An abundance of literature exists to support the benefits of bio identical hormone replacement therapy. Please see my blog posts discussing the various bio identical hormones that are replaced in a bio identical hormone replacement program. “How to Achieve Healthy Aging,” by Neal Rouzier, MD, is an excellent resource.
Bio identical hormone therapy can be administered orally, topically, by injection or with subcutaneous implants. All are effective but certain rules apply as to what route should be taken. Estrogen can be given orally, topically or via pellet implant. Bio identical micronized progesterone is most efficacious when given orally or sublingually. Testosterone is given topically, by injection or via subcutaneous implant.
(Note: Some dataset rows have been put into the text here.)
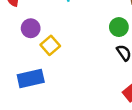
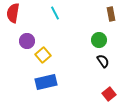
blue rectangle: (31, 79) -> (46, 82), moved

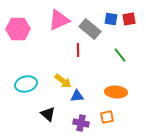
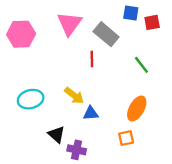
blue square: (111, 19) -> (131, 13), moved
pink triangle: (59, 20) -> (69, 24), turned -30
orange ellipse: (116, 92) -> (137, 109), turned -65
purple cross: (81, 123) -> (77, 150), moved

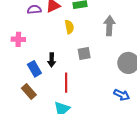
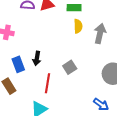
yellow semicircle: (69, 27) -> (78, 26), moved
gray square: (84, 53) -> (70, 67), moved, turned -32

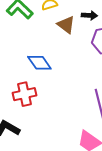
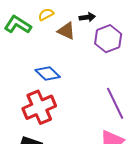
red cross: (25, 94) -> (39, 107), size x1.4

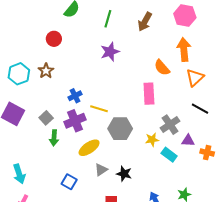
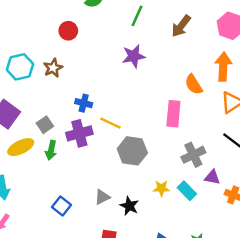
blue cross: (75, 96) -> (84, 103), turned 32
yellow star: (152, 140) -> (161, 188), moved
yellow ellipse: (89, 148) -> (21, 147), moved

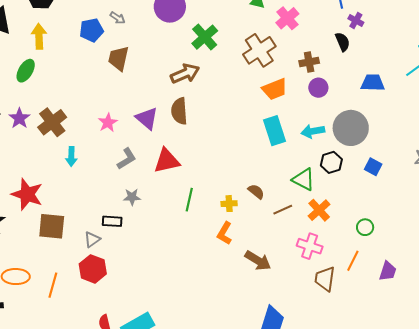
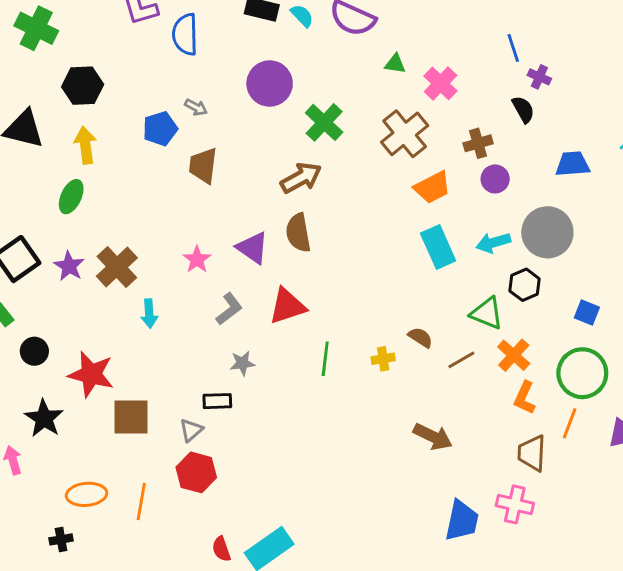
blue square: (373, 167) -> (587, 313), moved
green circle: (365, 227) -> (582, 373), size x2.0
orange L-shape: (225, 233) -> (525, 398), moved
pink cross: (310, 246) -> (515, 504), moved

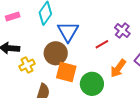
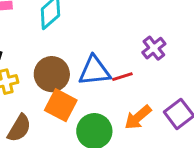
purple cross: (122, 30) -> (154, 48), moved
blue triangle: (68, 32) -> (94, 71), moved, turned 40

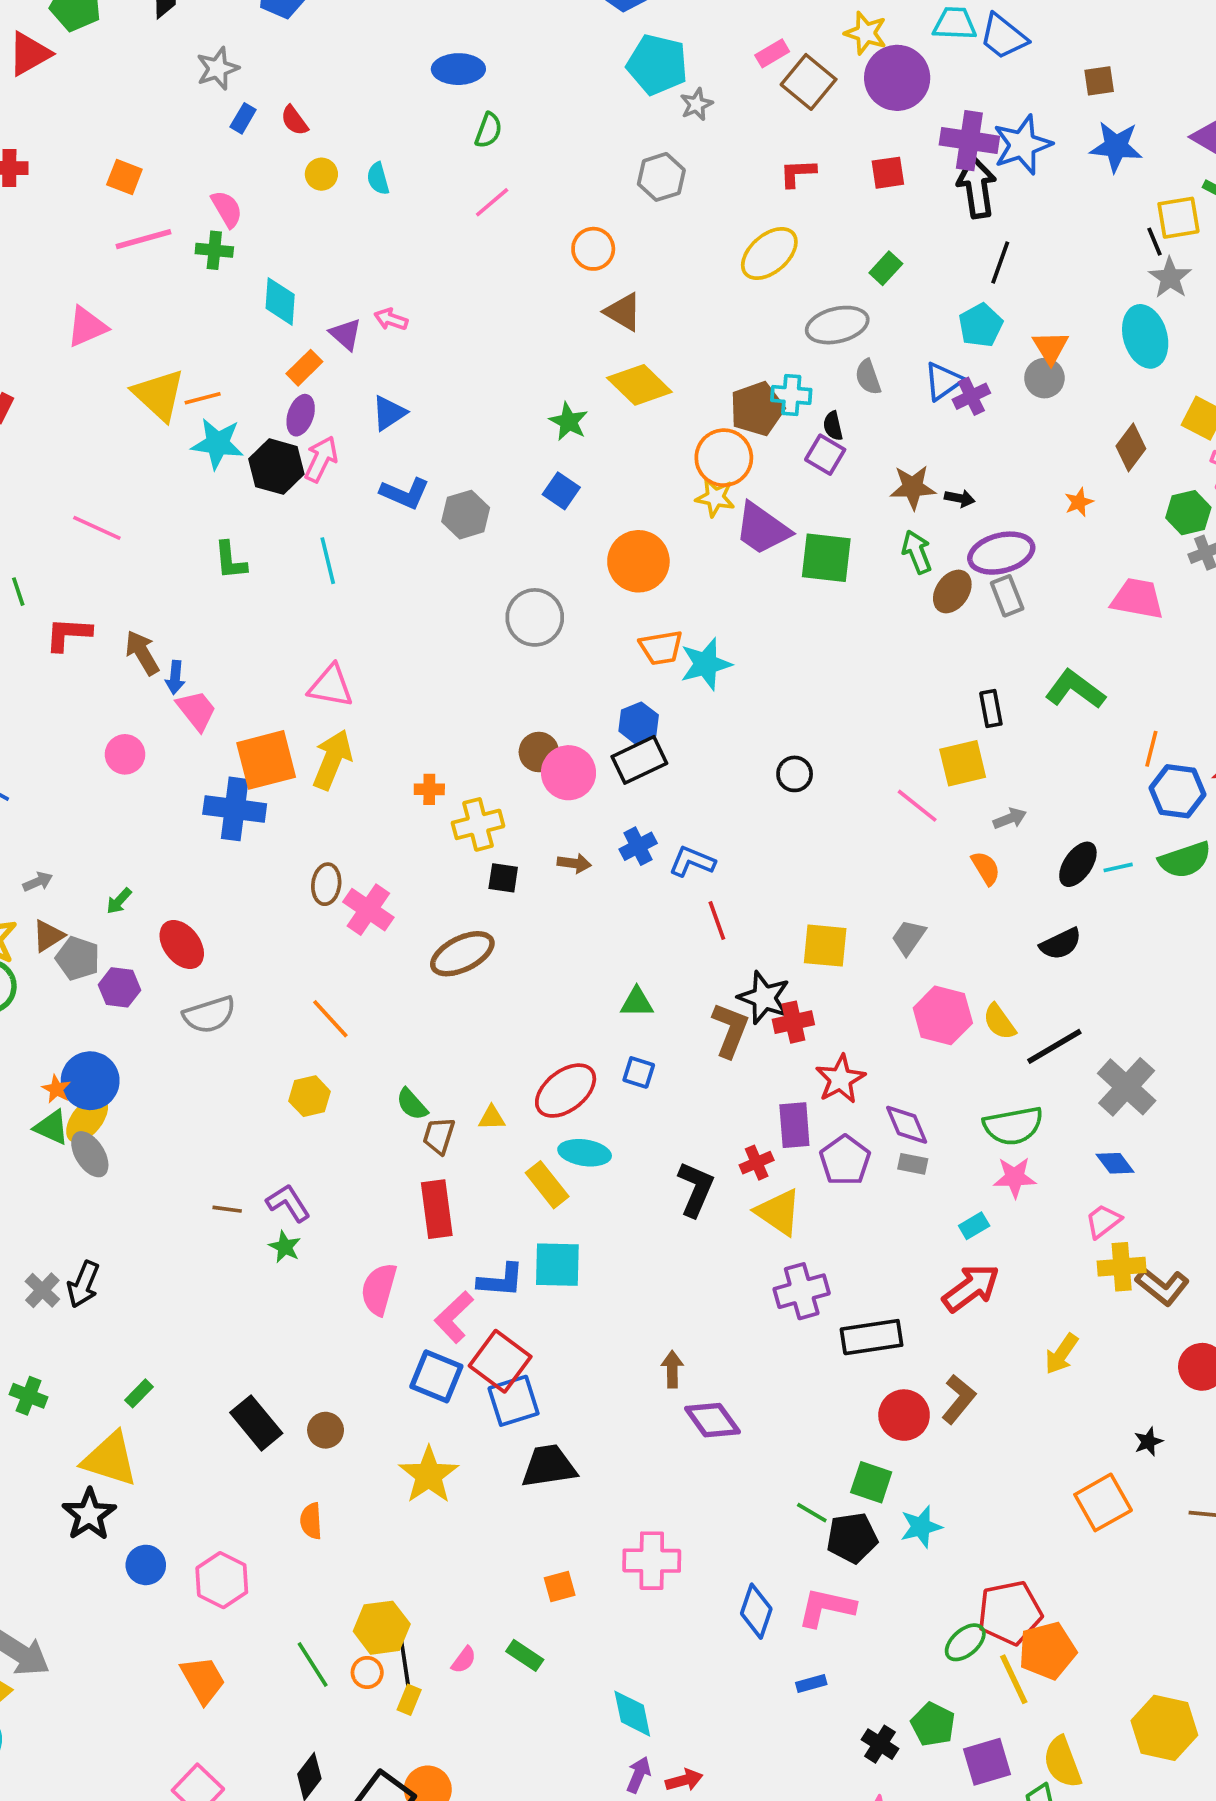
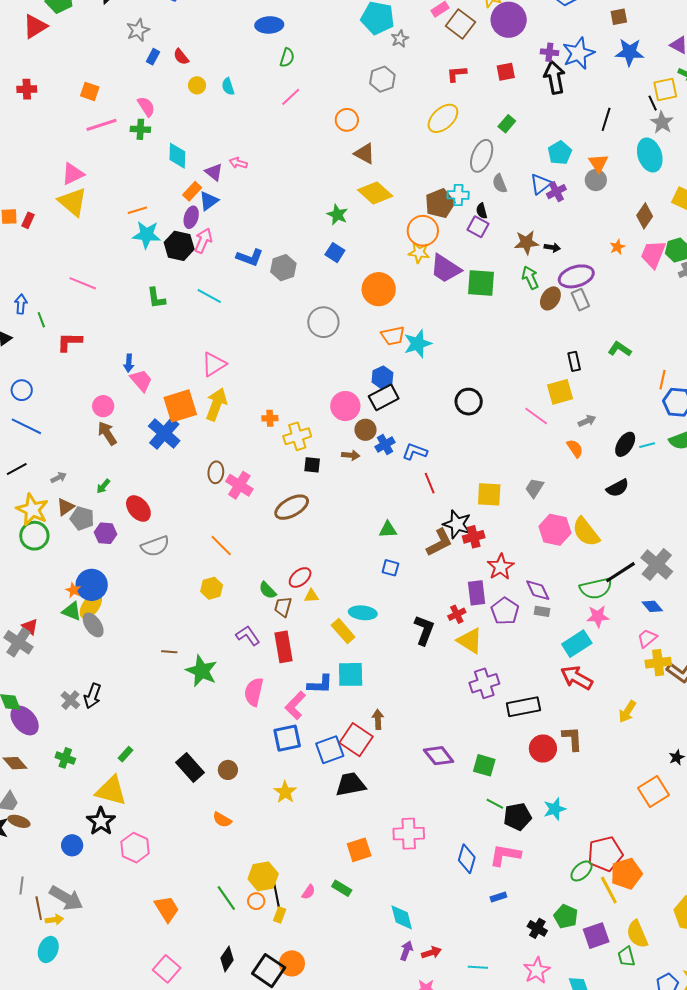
purple cross: (969, 141) -> (549, 52), size x0.6
black line: (1000, 262) -> (606, 119), moved
gray ellipse: (837, 325) -> (482, 156), turned -52
yellow triangle: (159, 395) -> (73, 202), moved
blue triangle: (389, 413) -> (209, 201), moved
cyan line: (328, 561) -> (209, 296), turned -45
pink trapezoid: (1137, 599) -> (653, 254), moved, turned -76
brown arrow: (142, 653) -> (107, 433), moved
pink triangle: (331, 686) -> (214, 364), turned -40
green L-shape: (1075, 689) -> (620, 349), size x0.7
brown circle: (539, 752) -> (365, 430), moved
black circle: (795, 774) -> (469, 402), size x1.4
blue cross: (235, 809) -> (164, 433), turned 36
yellow semicircle: (999, 1022) -> (586, 532), size x1.5
brown L-shape: (730, 1030) -> (439, 543), turned 44
black line: (1054, 1046) -> (620, 572), moved
red ellipse: (566, 1091) -> (300, 577), moved, size x0.7
purple L-shape: (288, 1203) -> (248, 636), moved
cyan rectangle: (974, 1226) -> (577, 644), size x1.8
green star: (285, 1247) -> (202, 671), size x1.8
red arrow: (971, 1288) -> (577, 678), turned -112
red square: (500, 1361) -> (356, 740), moved
brown arrow: (672, 1369) -> (378, 719), moved
blue square: (436, 1376) -> (287, 738), turned -32
brown L-shape: (959, 1399) -> (572, 739), turned -40
yellow star: (429, 1475) -> (285, 792), size x0.7
green square: (871, 1482) -> (484, 765), moved
orange semicircle: (311, 1521) -> (222, 820), turned -54
blue circle: (146, 1565) -> (72, 845), moved
pink hexagon: (222, 1580) -> (135, 848), moved
orange square: (560, 1587) -> (359, 850), size x1.4

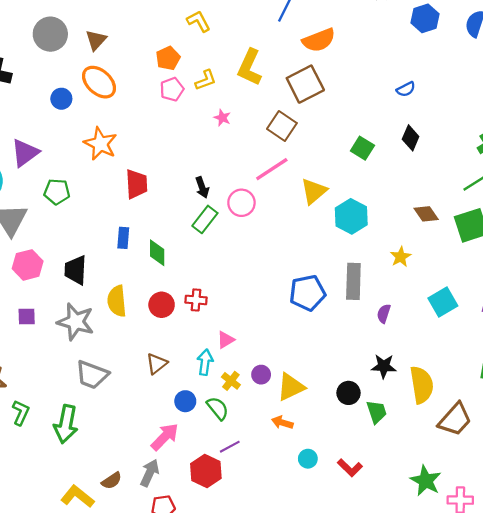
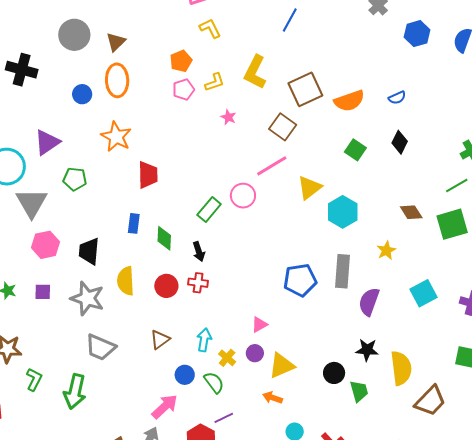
orange semicircle: (319, 40) -> (349, 101), moved
orange ellipse: (99, 82) -> (117, 80), turned 44
black arrow: (202, 187) -> (199, 252), moved
purple semicircle: (384, 314) -> (369, 302), size x1.6
pink triangle: (226, 340) -> (259, 325), moved

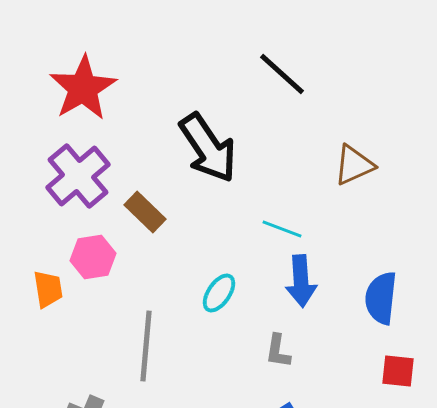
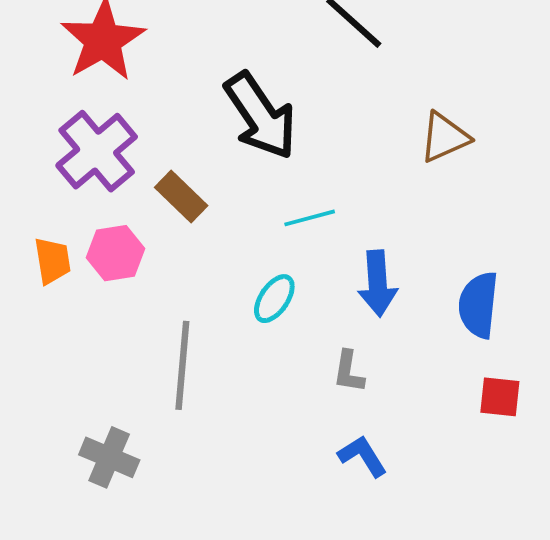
cyan line: (282, 229) -> (310, 218), moved, turned -36
orange trapezoid: (48, 289) -> (52, 261), moved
Hormone pellet implantation is an FDA-approved procedure for hormone replacement that has been around since the 1970s. It is convenient and has comparable efficacy to pills, injections, creams and gels. Hormone pellets are bio identical and are administered subcutaneously. They are slowly released directly into the bloodstream over a period of weeks or months. In women with cardiovascular disease, or women over 60, it is best to bypass the gastrointestinal tract, as studies have shown increased risk for cardiovascular events in women who are given oral synthetic or bio identical estrogen, and all progestins (Provera or medroxyprogesterone).
Testosterone is administered as pellets to both men and women. It has been shown to have neuro-protective effects and has been helpful in patients with neurodegenerative diseases and dementias. Low testosterone levels are associated with increased risk of some diseases and conditions, like Parkinson’s disease. Topical or subcutaneous testosterone does not affect the liver, does not increase blood clots or the risk of prostate cancer, and is cardio-protective.
Testosterone pellet therapy is particularly effective in perimenopausal women. By the time a woman is 40, her testosterone is less than half what it was when she was 20. She may still have adequate estrogen, and testosterone—along with bio identical micronized progesterone—can be very effective in relieving the symptoms of perimenopause. Testosterone, of course, can be given topically, but the pellets offer a nice alternative for men and women who want the convenience of not having to use creams or gels.
Testosterone pellet therapy is effective for women suffering from endometriosis, uterine fibroids, dysfunctional uterine bleeding or migraine headaches and can help with the emotional upheaval that generally occurs in women in their late 30s or 40s. Testosterone can be combined with anastrazole (an aromatase inhibitor which blocks the formation of estrogen). Using this combination is very effective in managing estrogen overload syndromes like uterine fibroids and endometriosis.
For both sexes, bio identical hormone testosterone pellet therapy includes relief of depression and anxiety, improved sleep, increased muscle mass and bone density, improved memory and concentration, relief from aches and pains and increased libido and performance. Side effects may include increased facial hair growth and acne in women and testicular shrinkage in men, with no attendant effect on sexual performance. Testosterone hormone therapy can affect fertility, however, and should be used cautiously in young men wanting to preserve fertility. Women who are still fertile must be careful not to get pregnant, as testosterone can cause masculinization of a developing fetus.
Testosterone and estradiol pellet therapy in men and women is an effective alternative for bio identical hormone replacement. Insertion is a simple office procedure, requiring insertion of the pellets beneath the skin every 3 to 5 months.